Fayetteville Observer Feb. 23, 2007
Rhodes Pond dam repairs on hold
By Nomee Landis
The state spent $375,000 two years ago to buy Rhodes Pond for anglers, paddlers and hunters who enjoy practicing their passions at the 455-acre pond north of Godwin.
It was purchased for inclusion in the N.C. Wildlife Resources Commission’s Game Lands Program. The state already has opened it to those sportsmen who want to use it.
But because the aging dam and spillway, which form the pond from the waters of the Black River, need an estimated $1 million in repairs, the pond’s management is stuck in limbo between two state agencies. As a result, upgrades to the run-down boat ramp have been delayed, which means users of the pond have a difficult time actually using it.
It’s all a bit muddled, murky as the pond’s black waters.
Technically, the N.C. Department of Transportation owns the pond, which is off U.S. 301. The money for its purchase came from the N.C. Ecosystem Enhancement Program.

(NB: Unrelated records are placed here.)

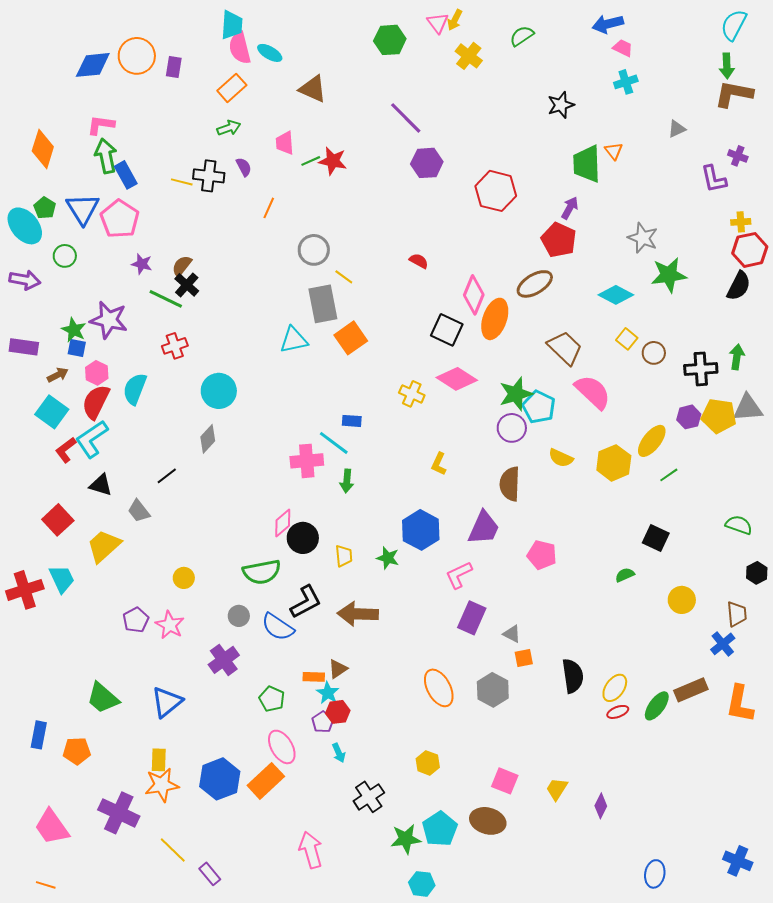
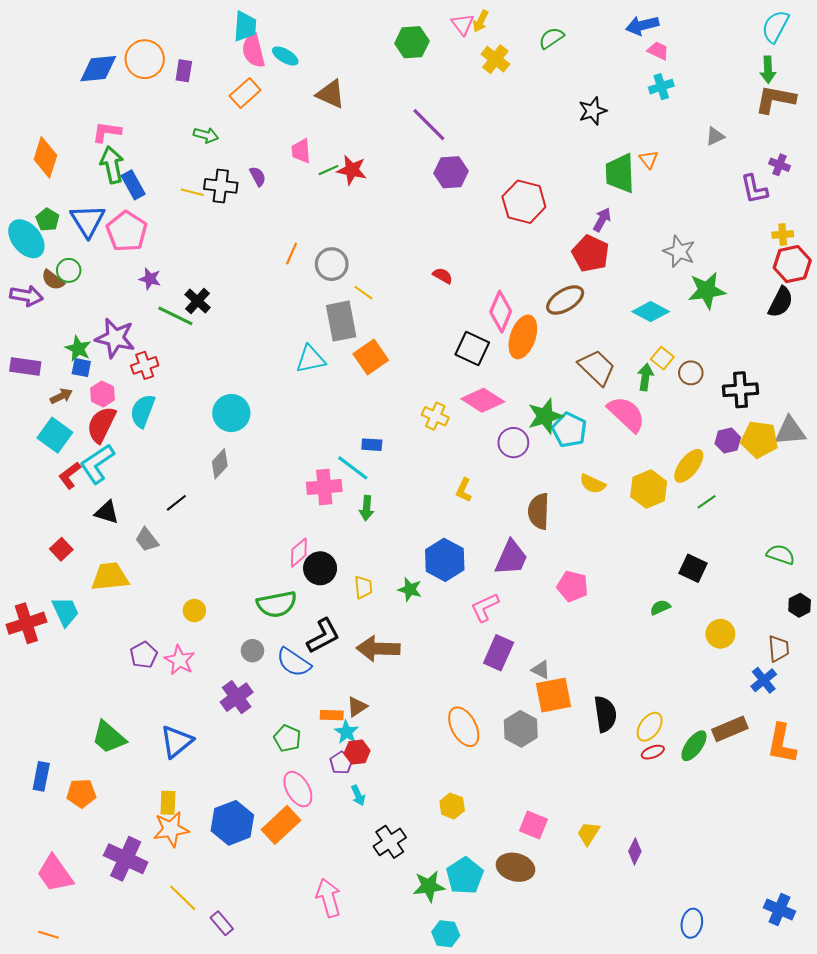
green arrow: (229, 128) -> (206, 135), moved, turned 35
orange line: (269, 208) -> (292, 254), moved
brown semicircle: (182, 266) -> (53, 280), moved, turned -90
red cross: (175, 346) -> (145, 365), moved
green arrow: (737, 357) -> (645, 377), moved
purple circle: (512, 428) -> (513, 443), moved
red square: (58, 520) -> (61, 549), size x0.7
yellow trapezoid: (104, 546) -> (110, 577), turned 36
orange square: (524, 658) -> (553, 695), size x1.8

That program enables the department to buy ecologically sensitive lands as mitigation for the destruction of similar lands during highway construction.

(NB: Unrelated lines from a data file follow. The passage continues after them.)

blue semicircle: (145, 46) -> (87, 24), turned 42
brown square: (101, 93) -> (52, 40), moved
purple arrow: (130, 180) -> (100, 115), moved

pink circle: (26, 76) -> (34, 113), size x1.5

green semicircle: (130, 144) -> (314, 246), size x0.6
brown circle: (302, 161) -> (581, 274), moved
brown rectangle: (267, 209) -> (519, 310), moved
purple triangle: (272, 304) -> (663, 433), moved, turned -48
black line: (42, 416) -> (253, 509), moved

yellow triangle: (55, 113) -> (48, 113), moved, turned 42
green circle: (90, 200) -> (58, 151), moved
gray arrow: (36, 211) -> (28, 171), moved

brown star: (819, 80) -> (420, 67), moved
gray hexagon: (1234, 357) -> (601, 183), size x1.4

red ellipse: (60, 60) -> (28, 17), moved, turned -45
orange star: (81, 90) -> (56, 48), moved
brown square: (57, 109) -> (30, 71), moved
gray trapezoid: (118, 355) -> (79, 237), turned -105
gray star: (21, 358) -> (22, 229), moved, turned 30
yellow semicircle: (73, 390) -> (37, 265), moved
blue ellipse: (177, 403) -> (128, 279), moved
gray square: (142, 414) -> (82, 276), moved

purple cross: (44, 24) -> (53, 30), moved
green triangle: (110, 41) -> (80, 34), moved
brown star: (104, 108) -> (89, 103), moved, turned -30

The Wildlife Resources Commission wants the transportation department to pay for the dam and spillway repairs or pass along the cash to do so when it transfers the pond to the commission.

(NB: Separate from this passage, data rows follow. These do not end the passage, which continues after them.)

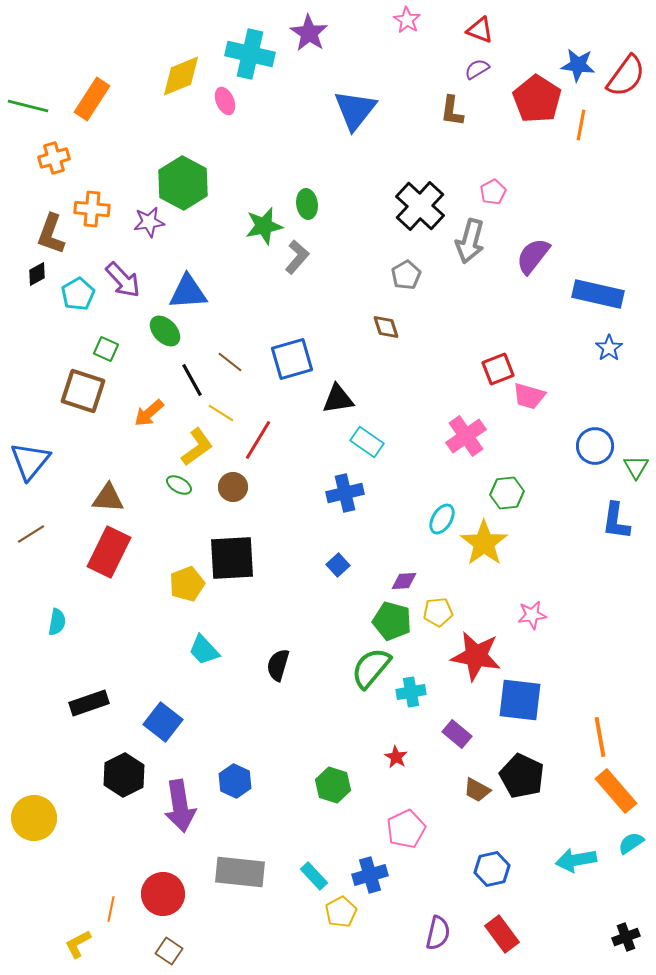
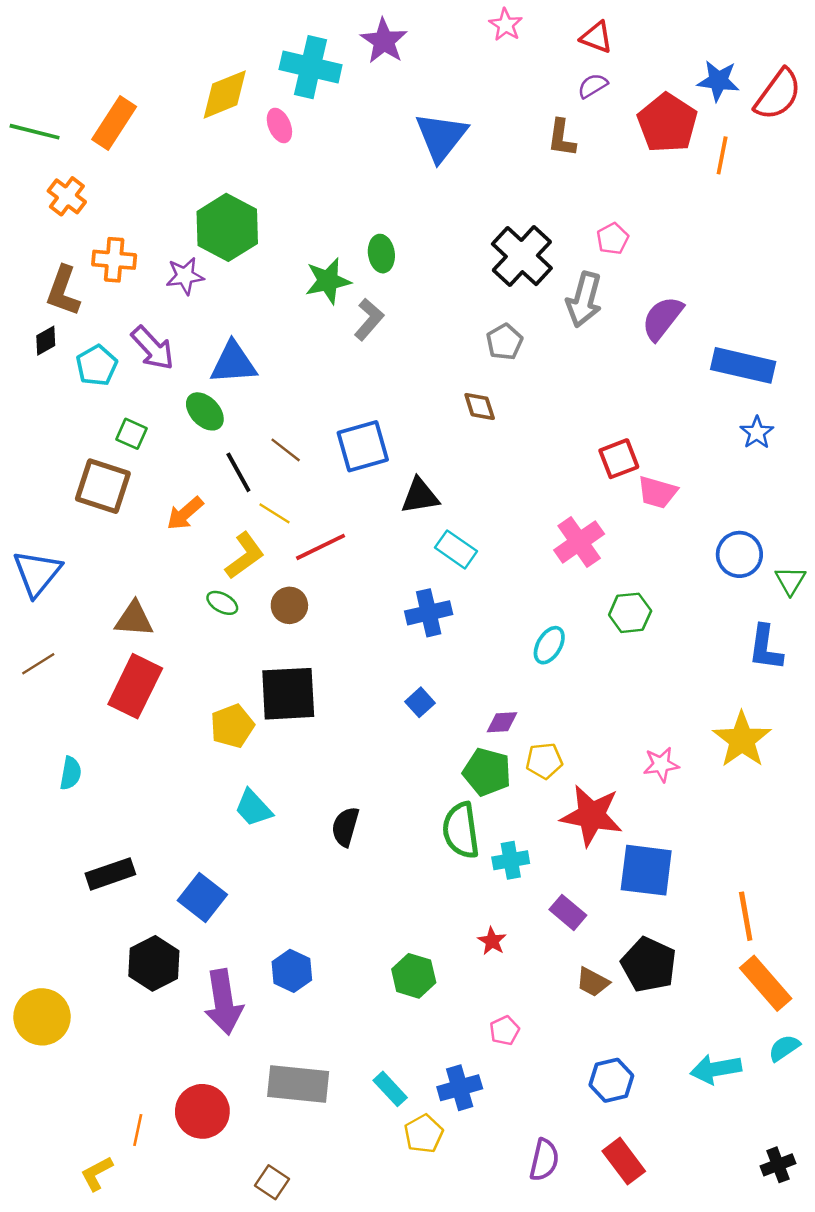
orange cross: (54, 158) -> (67, 196), turned -36
red line: (258, 440) -> (320, 547), turned 33
yellow star: (484, 543) -> (742, 740), moved
green semicircle: (371, 668) -> (461, 830), turned -48
pink pentagon: (406, 829) -> (504, 1031), size x0.6
brown square: (169, 951) -> (272, 1182), moved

Chris McGee, a district engineer with the transportation department in Cumberland and Harnett counties, said that before repairs can begin, state dam safety officials must decide whether the dam falls in the high-risk category. A high-risk dam is considered to be one that could lead to loss of life if it broke.
That safety determination will affect the level of repairs.
That, in turn, will affect the costs.
The costs will determine how long it takes to make those repairs — and which agency pays.
It is unclear how long it will take for the transportation and wildlife folks to hash it out, McGee said, adding that it is likely that the transportation department will pick up the bill.
The earthen dam is roughly 10 to 15 feet tall and hundreds of feet long. According to a history of the pond that appears on a Web site created to showcase it, www.rhodespond.com, the original dam that formed the pond was built in the 1700s.
Jim Simons, director of the state Division of Land Resources and the state geologist, is also a dam safety engineer. He said the state is considering not only the safety of the dam but what would happen to U.S. 301 if the dam should break. In the past, his division has considered it to be a high-hazard dam, but he said engineers are reconsidering that.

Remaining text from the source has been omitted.